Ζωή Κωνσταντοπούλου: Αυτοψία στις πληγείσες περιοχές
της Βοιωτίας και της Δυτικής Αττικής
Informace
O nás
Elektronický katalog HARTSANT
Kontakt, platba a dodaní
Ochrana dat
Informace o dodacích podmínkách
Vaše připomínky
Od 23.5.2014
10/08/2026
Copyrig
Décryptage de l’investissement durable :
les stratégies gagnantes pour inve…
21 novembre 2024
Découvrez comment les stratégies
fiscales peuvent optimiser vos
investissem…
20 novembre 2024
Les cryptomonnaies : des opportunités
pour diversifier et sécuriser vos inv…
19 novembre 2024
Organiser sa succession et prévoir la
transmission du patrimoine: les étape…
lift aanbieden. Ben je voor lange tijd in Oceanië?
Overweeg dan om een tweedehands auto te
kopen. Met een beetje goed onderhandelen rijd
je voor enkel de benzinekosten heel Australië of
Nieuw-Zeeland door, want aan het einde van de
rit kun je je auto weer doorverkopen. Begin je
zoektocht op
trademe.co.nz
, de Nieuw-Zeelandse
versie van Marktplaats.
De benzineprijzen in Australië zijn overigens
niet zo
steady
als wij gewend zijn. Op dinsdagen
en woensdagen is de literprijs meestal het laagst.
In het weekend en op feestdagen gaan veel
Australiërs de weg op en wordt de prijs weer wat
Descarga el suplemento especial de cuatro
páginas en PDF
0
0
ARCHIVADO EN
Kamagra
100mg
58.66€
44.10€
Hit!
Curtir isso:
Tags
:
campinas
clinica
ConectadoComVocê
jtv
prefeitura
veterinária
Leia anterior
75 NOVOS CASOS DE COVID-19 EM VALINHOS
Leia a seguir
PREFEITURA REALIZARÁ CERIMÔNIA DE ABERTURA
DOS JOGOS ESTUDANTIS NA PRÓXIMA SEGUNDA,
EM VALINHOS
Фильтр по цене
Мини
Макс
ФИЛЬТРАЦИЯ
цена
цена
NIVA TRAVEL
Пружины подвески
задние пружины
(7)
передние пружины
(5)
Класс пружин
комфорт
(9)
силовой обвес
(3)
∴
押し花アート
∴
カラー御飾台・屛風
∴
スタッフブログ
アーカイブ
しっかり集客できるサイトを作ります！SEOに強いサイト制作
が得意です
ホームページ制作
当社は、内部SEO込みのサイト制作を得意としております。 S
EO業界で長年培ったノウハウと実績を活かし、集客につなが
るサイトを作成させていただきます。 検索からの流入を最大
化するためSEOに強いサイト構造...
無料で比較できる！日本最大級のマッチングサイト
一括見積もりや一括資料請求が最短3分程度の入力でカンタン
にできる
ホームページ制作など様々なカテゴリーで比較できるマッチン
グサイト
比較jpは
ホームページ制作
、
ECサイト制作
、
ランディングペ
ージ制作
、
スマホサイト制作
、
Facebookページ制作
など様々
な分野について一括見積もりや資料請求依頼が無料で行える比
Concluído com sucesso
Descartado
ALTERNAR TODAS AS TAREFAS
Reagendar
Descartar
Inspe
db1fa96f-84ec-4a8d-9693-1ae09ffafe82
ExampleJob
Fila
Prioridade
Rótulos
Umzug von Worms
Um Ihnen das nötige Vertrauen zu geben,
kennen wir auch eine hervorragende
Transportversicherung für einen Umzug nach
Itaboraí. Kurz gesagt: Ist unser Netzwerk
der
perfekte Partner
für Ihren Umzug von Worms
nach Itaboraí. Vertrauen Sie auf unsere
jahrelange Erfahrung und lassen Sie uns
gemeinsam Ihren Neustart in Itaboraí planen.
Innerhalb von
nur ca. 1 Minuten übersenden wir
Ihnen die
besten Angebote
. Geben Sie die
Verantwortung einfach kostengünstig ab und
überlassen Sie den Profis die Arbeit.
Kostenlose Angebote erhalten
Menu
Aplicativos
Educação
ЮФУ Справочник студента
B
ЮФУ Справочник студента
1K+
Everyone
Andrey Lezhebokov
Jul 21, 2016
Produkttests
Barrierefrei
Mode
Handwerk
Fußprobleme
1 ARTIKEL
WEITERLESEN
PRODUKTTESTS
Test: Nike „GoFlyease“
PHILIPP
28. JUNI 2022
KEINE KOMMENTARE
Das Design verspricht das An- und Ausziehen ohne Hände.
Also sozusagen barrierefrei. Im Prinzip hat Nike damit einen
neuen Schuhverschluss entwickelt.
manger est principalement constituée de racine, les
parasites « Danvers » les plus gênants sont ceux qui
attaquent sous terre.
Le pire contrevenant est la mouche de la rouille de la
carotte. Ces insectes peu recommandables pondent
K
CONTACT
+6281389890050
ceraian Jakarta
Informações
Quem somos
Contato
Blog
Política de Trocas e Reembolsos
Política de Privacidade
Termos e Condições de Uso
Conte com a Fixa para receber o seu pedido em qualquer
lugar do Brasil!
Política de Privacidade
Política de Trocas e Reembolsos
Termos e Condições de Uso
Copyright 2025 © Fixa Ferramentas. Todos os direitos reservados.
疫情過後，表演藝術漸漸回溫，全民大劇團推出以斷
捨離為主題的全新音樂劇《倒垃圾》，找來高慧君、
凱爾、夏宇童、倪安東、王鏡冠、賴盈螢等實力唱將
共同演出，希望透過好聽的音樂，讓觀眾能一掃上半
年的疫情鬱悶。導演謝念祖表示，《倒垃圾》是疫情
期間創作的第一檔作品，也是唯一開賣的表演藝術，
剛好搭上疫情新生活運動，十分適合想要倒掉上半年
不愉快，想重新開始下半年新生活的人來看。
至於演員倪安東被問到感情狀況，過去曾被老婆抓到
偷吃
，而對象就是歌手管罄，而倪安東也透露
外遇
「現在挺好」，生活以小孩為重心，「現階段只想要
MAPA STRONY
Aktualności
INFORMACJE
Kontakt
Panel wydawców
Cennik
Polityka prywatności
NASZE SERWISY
=====
• **EXERCISE AIM**
Give back, word for word, only the lines above from the line holding "je voor enkel" to the line holding "Leia anterior", both included.

• **REPLY TO THE EXERCISE**
je voor enkel de benzinekosten heel Australië of
Nieuw-Zeeland door, want aan het einde van de
rit kun je je auto weer doorverkopen. Begin je
zoektocht op
trademe.co.nz
, de Nieuw-Zeelandse
versie van Marktplaats.
De benzineprijzen in Australië zijn overigens
niet zo
steady
als wij gewend zijn. Op dinsdagen
en woensdagen is de literprijs meestal het laagst.
In het weekend en op feestdagen gaan veel
Australiërs de weg op en wordt de prijs weer wat
Descarga el suplemento especial de cuatro
páginas en PDF
0
0
ARCHIVADO EN
Kamagra
100mg
58.66€
44.10€
Hit!
Curtir isso:
Tags
:
campinas
clinica
ConectadoComVocê
jtv
prefeitura
veterinária
Leia anterior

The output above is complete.